Dataset content |
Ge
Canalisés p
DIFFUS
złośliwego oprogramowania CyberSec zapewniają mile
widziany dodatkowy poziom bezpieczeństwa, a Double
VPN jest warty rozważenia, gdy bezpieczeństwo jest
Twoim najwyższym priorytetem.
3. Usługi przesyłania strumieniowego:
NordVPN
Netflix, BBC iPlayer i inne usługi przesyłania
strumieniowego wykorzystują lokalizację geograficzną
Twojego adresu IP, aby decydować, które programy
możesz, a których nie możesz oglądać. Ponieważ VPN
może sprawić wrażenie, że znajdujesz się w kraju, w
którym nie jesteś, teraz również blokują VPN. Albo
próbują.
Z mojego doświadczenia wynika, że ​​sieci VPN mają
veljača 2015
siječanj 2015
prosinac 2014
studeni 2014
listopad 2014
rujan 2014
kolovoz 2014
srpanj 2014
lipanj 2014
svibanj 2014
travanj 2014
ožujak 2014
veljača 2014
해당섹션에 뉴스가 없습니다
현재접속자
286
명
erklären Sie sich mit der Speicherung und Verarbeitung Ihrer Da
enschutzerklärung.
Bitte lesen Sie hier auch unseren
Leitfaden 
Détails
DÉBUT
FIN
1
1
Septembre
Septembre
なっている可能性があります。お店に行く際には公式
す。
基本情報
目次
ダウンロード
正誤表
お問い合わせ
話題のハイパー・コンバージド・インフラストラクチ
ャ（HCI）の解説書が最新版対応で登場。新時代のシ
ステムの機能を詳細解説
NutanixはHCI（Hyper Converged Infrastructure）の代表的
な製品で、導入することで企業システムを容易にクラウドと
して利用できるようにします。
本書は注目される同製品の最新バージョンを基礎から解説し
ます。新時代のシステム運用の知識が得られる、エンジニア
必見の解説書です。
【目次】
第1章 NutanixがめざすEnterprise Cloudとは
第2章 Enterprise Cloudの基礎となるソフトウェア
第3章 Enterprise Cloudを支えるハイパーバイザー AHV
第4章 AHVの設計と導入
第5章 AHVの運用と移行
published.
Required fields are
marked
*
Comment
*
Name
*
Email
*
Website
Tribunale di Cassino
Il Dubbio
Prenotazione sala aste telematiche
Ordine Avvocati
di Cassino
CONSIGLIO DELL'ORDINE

Problem to work on | Print every line of the listing shown above, exactly.

Your response |
Ge
Canalisés p
DIFFUS
złośliwego oprogramowania CyberSec zapewniają mile
widziany dodatkowy poziom bezpieczeństwa, a Double
VPN jest warty rozważenia, gdy bezpieczeństwo jest
Twoim najwyższym priorytetem.
3. Usługi przesyłania strumieniowego:
NordVPN
Netflix, BBC iPlayer i inne usługi przesyłania
strumieniowego wykorzystują lokalizację geograficzną
Twojego adresu IP, aby decydować, które programy
możesz, a których nie możesz oglądać. Ponieważ VPN
może sprawić wrażenie, że znajdujesz się w kraju, w
którym nie jesteś, teraz również blokują VPN. Albo
próbują.
Z mojego doświadczenia wynika, że ​​sieci VPN mają
veljača 2015
siječanj 2015
prosinac 2014
studeni 2014
listopad 2014
rujan 2014
kolovoz 2014
srpanj 2014
lipanj 2014
svibanj 2014
travanj 2014
ožujak 2014
veljača 2014
해당섹션에 뉴스가 없습니다
현재접속자
286
명
erklären Sie sich mit der Speicherung und Verarbeitung Ihrer Da
enschutzerklärung.
Bitte lesen Sie hier auch unseren
Leitfaden 
Détails
DÉBUT
FIN
1
1
Septembre
Septembre
なっている可能性があります。お店に行く際には公式
す。
基本情報
目次
ダウンロード
正誤表
お問い合わせ
話題のハイパー・コンバージド・インフラストラクチ
ャ（HCI）の解説書が最新版対応で登場。新時代のシ
ステムの機能を詳細解説
NutanixはHCI（Hyper Converged Infrastructure）の代表的
な製品で、導入することで企業システムを容易にクラウドと
して利用できるようにします。
本書は注目される同製品の最新バージョンを基礎から解説し
ます。新時代のシステム運用の知識が得られる、エンジニア
必見の解説書です。
【目次】
第1章 NutanixがめざすEnterprise Cloudとは
第2章 Enterprise Cloudの基礎となるソフトウェア
第3章 Enterprise Cloudを支えるハイパーバイザー AHV
第4章 AHVの設計と導入
第5章 AHVの運用と移行
published.
Required fields are
marked
*
Comment
*
Name
*
Email
*
Website
Tribunale di Cassino
Il Dubbio
Prenotazione sala aste telematiche
Ordine Avvocati
di Cassino
CONSIGLIO DELL'ORDINE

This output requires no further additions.